Friendly Persuasion was nominated for five other Academy Awards as well, including Best Picture, Best Director, Best Song ("Friendly Persuasion, Thee I Love," which became a hit for Pat Boone), Best Sound Recording, and Best Adapted Screenplay which created something of a controversy. Because writer Michael Wilson had been blacklisted for pleading the Fifth Amendment before the House Un-American Activities Committee in 1952, his name was not listed with the nomination. A week before the nominations for 1956 movies were released, the Academy's Board of Governors passed a rule denying an Oscar to anyone who refused to talk to a Congressional committee. But the new rule was not announced until the nominations came out, displeasing a lot of people, especially members of the Writers Guild, which issued a protest. When the Academy wouldn't budge, the Guild gave Wilson its award for Best Written American Drama. Speaking at the Guild's 1957 awards ceremony, Groucho Marx quipped, "Take, for example, The Ten Commandments . Original story by Moses. The producers were forced to keep Moses' name off the writing credits because they found out he had once crossed the Red Sea." Wilson won his first Oscar for the adapted screenplay of A Place in the Sun (1951) and another for The Bridge on the River Kwai (1957). He was awarded that Oscar posthumously, as well as his writing credits for Wyler's film and Lawrence of Arabia (1962).
Although Friendly Persuasion did not win in any of its categories, its principals racked up more than 40 nominations in their distinguished careers and brought home 12 statuettes.
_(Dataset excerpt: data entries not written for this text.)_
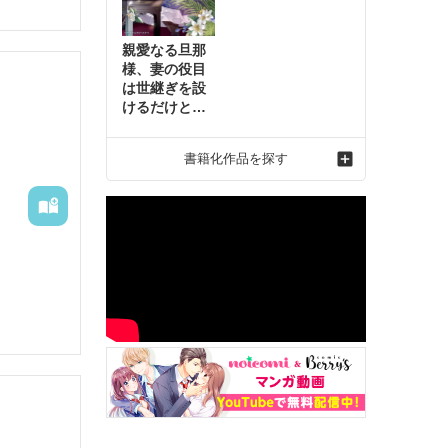
親愛なる旦那
様、妻の役目
は世継ぎを設
けるだけと聞
いておりまし
たが～虐げら
書籍化作品を探す
れ才女の幸せ
な結婚～2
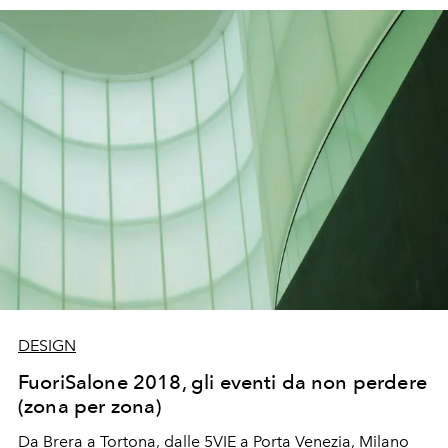
DESIGN
FuoriSalone 2018, gli eventi da non perdere
(zona per zona)
Da Brera a Tortona, dalle 5VIE a Porta Venezia, Milano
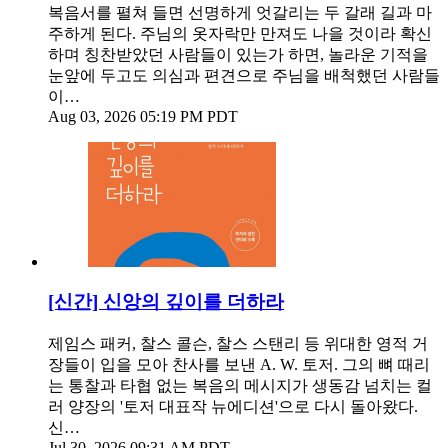
복음서를 펼쳐 들면 선명하게 엇갈리는 두 갈래 길과 마
주하게 된다. 주님의 옷자락만 만져도 나을 것이라 확신
하며 칭찬받았던 사람들이 있는가 하면, 놀라운 기적을
눈앞에 두고도 의심과 편견으로 주님을 배척했던 사람들
이…
Aug 03, 2026 05:19 PM PDT
[신간] 신앙의 깊이를 더하라
제임스 패커, 찰스 콜슨, 찰스 스탠리 등 위대한 영적 거
장들이 입을 모아 찬사를 보낸 A. W. 토저. 그의 뼈 때리
는 통찰과 타협 없는 복음의 메시지가 생동감 넘치는 컬
러 양장의 '토저 대표작 뉴에디션'으로 다시 돌아왔다.
신…
Jul 30, 2026 09:31 AM PDT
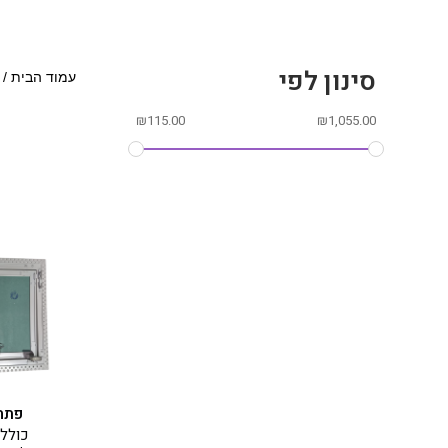
סינון לפי
עמוד הבית
/
₪
115.00
₪
1,055.00
פתח שרות
כולל 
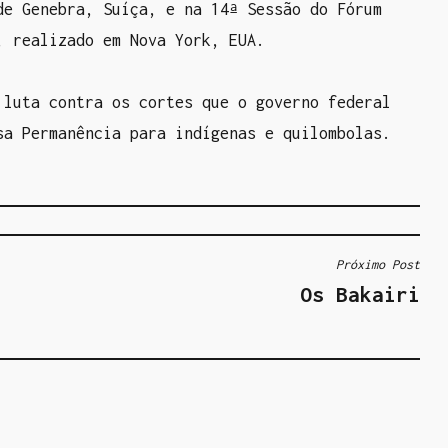
de Genebra, Suíça, e na 14ª Sessão do Fórum
, realizado em Nova York, EUA.
 luta contra os cortes que o governo federal
sa Permanência para indígenas e quilombolas.
Próximo Post
Os Bakairi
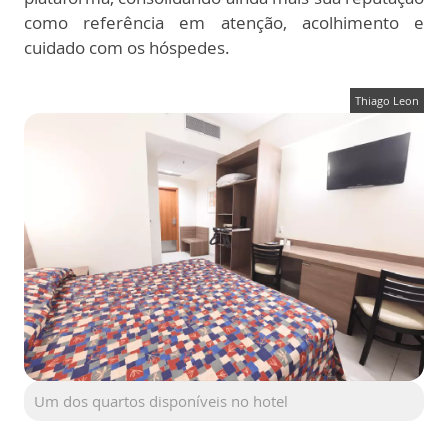
como referência em atenção, acolhimento e
cuidado com os hóspedes.
Thiago Leon
Um dos quartos disponíveis no hotel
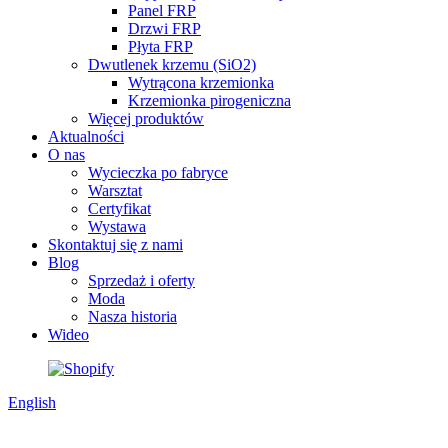
Panel FRP
Drzwi FRP
Płyta FRP
Dwutlenek krzemu (SiO2)
Wytrącona krzemionka
Krzemionka pirogeniczna
Więcej produktów
Aktualności
O nas
Wycieczka po fabryce
Warsztat
Certyfikat
Wystawa
Skontaktuj się z nami
Blog
Sprzedaż i oferty
Moda
Nasza historia
Wideo
English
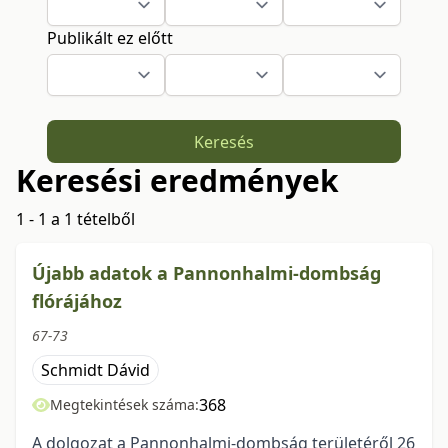
Publikált ez előtt
Keresés
Keresési eredmények
1 - 1 a 1 tételből
Újabb adatok a Pannonhalmi-dombság
flórájához
67-73
Schmidt Dávid
368
Megtekintések száma:
A dolgozat a Pannonhalmi-dombság területéről 26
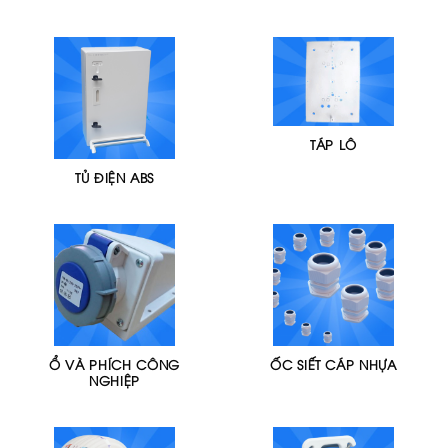
TÁP LÔ
TỦ ĐIỆN ABS
Ổ VÀ PHÍCH CÔNG
ỐC SIẾT CÁP NHỰA
NGHIỆP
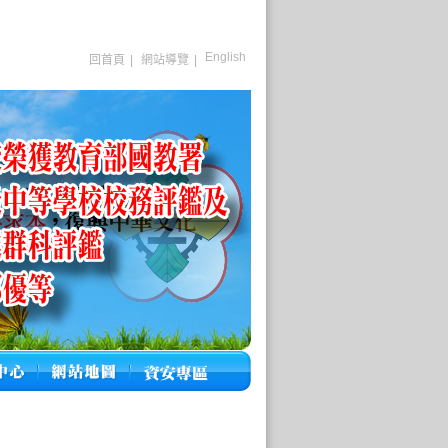
English
回首頁
|
網站導覽
|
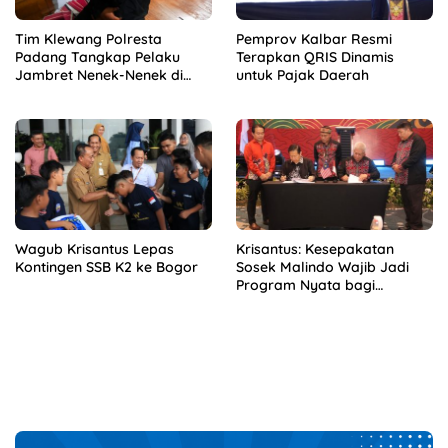
Tim Klewang Polresta
Pemprov Kalbar Resmi
Padang Tangkap Pelaku
Terapkan QRIS Dinamis
Jambret Nenek-Nenek di
untuk Pajak Daerah
Solok
Wagub Krisantus Lepas
Krisantus: Kesepakatan
Kontingen SSB K2 ke Bogor
Sosek Malindo Wajib Jadi
Program Nyata bagi
Masyarakat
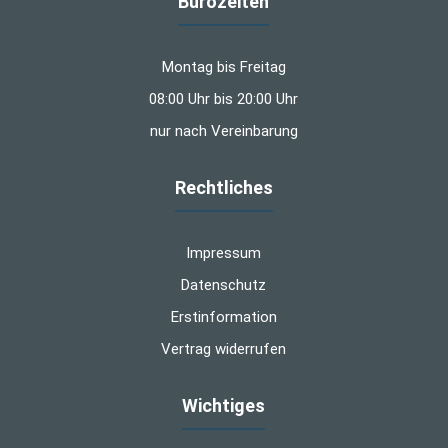
Bürozeiten
Montag bis Freitag
08:00 Uhr bis 20:00 Uhr
nur nach Vereinbarung
Rechtliches
Impressum
Datenschutz
Erstinformation
Vertrag widerrufen
Wichtiges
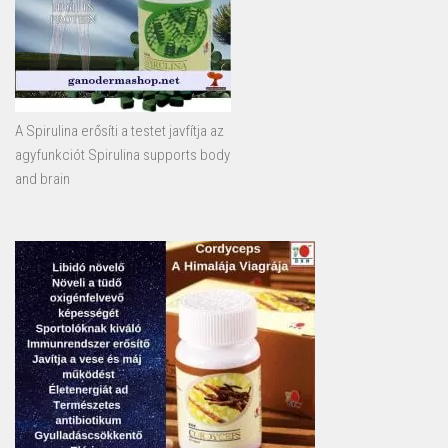
A Spirulina erősíti a testet javfítja az
agyfunkciót Spirulina supports body
and brain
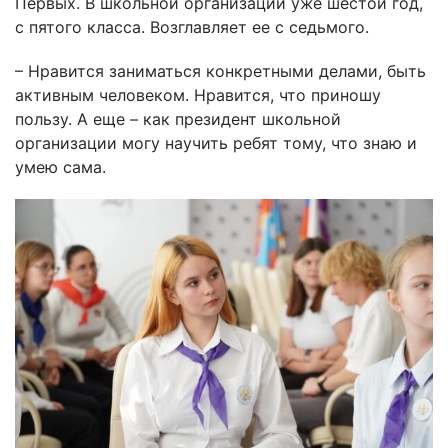
Первых. В школьной организации уже шестой год,
с пятого класса. Возглавляет ее с седьмого.
– Нравится заниматься конкретными делами, быть
активным человеком. Нравится, что приношу
пользу. А еще – как президент школьной
организации могу научить ребят тому, что знаю и
умею сама.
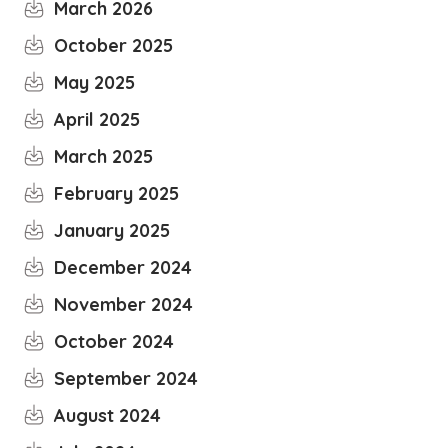
March 2026
October 2025
May 2025
April 2025
March 2025
February 2025
January 2025
December 2024
November 2024
October 2024
September 2024
August 2024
Director William Wyler already possessed two Oscars by the time of this film's release, for the war-themed dramas Mrs. Miniver (1942) and The Best Years of Our Lives (1946). He later won a third Best Director award for Ben-Hur (1959) and received the Irving G. Thalberg Memorial Award in 1966. Wyler was also nominated for shepherding Bette Davis in two of her best roles - The Letter (1940) and The Little Foxes (1941) - and for movies as diverse as the Audrey Hepburn romantic comedy Roman Holiday (1953) and the period drama The Heiress (1949), both of which also earned him Best Picture nominations as producer. Gary Cooper was not recognized for his work as the Quaker dad, but he was no stranger to Oscar, having been nominated five times and winning for Sergeant York and High Noon (1952). He also received an honorary award for his long body of work shortly before his death in 1961.
The Oscar champ on the production team, however, was unquestionably Dmitri Tiomkin. In his 40-year career, the Russian-born composer was nominated for his work on 18 motion pictures and won four times - for scoring The Old Man and the Sea (1958), The High and the Mighty (1954), and High Noon, for which he also won a Best Song Oscar ("Do Not Forsake Me, Oh My Darling") shared with lyricist Ned Washington.
Producer/Director: William Wyler
Screenplay: Michael Wilson (uncredited until 1996), based on the novel by Jessamyn West
Cinematography: Ellsworth Fredericks
Editing: Robert Swink, Edward A. Biery, Robert Belcher
Art Direction: Ted Haworth
Original Music: Dmitri Tiomkin
Cast: Gary Cooper (Jess Birdwell), Dorothy McGuire (Eliza Birdwell), Anthony Perkins (Josh Birdwell), Richard Eyer (Little Jess), Phyllis Love (Mattie True Birdwell), Marjorie Main (Widow Hudspeth), Robert Middleton (Sam Jordan).